- **PROBLEM TO WORK ON**:
Please output the data exactly, without omitting anything.

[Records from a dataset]
• • • • •
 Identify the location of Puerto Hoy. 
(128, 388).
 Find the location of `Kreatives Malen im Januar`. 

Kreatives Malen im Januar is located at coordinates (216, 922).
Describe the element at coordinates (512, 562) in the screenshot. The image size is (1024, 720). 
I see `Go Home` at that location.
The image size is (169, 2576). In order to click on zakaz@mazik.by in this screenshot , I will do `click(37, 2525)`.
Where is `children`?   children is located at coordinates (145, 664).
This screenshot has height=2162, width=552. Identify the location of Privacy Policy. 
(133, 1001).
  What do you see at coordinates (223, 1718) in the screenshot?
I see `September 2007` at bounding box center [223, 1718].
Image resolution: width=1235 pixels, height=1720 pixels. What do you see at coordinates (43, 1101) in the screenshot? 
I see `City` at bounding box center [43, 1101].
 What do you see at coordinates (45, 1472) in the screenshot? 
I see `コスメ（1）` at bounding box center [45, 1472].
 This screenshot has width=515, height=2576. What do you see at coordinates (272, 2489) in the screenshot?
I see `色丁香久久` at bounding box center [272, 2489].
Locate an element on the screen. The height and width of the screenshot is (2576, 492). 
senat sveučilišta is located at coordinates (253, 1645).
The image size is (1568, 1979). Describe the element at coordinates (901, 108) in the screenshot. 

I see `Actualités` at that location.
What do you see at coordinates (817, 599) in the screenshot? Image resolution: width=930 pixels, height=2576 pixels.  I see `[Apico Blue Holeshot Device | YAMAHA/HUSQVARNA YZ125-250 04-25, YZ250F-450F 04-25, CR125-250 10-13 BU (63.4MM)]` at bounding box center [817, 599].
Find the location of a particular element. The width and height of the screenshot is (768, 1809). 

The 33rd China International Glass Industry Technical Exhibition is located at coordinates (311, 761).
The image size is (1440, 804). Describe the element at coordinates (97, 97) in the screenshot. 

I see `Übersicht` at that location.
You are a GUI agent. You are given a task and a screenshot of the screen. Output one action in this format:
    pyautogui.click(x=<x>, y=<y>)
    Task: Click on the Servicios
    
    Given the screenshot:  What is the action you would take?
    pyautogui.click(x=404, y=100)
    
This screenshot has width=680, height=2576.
• • • • •
- **RESULT**:
 Identify the location of Puerto Hoy. 
(128, 388).
 Find the location of `Kreatives Malen im Januar`. 

Kreatives Malen im Januar is located at coordinates (216, 922).
Describe the element at coordinates (512, 562) in the screenshot. The image size is (1024, 720). 
I see `Go Home` at that location.
The image size is (169, 2576). In order to click on zakaz@mazik.by in this screenshot , I will do `click(37, 2525)`.
Where is `children`?   children is located at coordinates (145, 664).
This screenshot has height=2162, width=552. Identify the location of Privacy Policy. 
(133, 1001).
  What do you see at coordinates (223, 1718) in the screenshot?
I see `September 2007` at bounding box center [223, 1718].
Image resolution: width=1235 pixels, height=1720 pixels. What do you see at coordinates (43, 1101) in the screenshot? 
I see `City` at bounding box center [43, 1101].
 What do you see at coordinates (45, 1472) in the screenshot? 
I see `コスメ（1）` at bounding box center [45, 1472].
 This screenshot has width=515, height=2576. What do you see at coordinates (272, 2489) in the screenshot?
I see `色丁香久久` at bounding box center [272, 2489].
Locate an element on the screen. The height and width of the screenshot is (2576, 492). 
senat sveučilišta is located at coordinates (253, 1645).
The image size is (1568, 1979). Describe the element at coordinates (901, 108) in the screenshot. 

I see `Actualités` at that location.
What do you see at coordinates (817, 599) in the screenshot? Image resolution: width=930 pixels, height=2576 pixels.  I see `[Apico Blue Holeshot Device | YAMAHA/HUSQVARNA YZ125-250 04-25, YZ250F-450F 04-25, CR125-250 10-13 BU (63.4MM)]` at bounding box center [817, 599].
Find the location of a particular element. The width and height of the screenshot is (768, 1809). 

The 33rd China International Glass Industry Technical Exhibition is located at coordinates (311, 761).
The image size is (1440, 804). Describe the element at coordinates (97, 97) in the screenshot. 

I see `Übersicht` at that location.
You are a GUI agent. You are given a task and a screenshot of the screen. Output one action in this format:
    pyautogui.click(x=<x>, y=<y>)
    Task: Click on the Servicios
    
    Given the screenshot:  What is the action you would take?
    pyautogui.click(x=404, y=100)
    
This screenshot has width=680, height=2576.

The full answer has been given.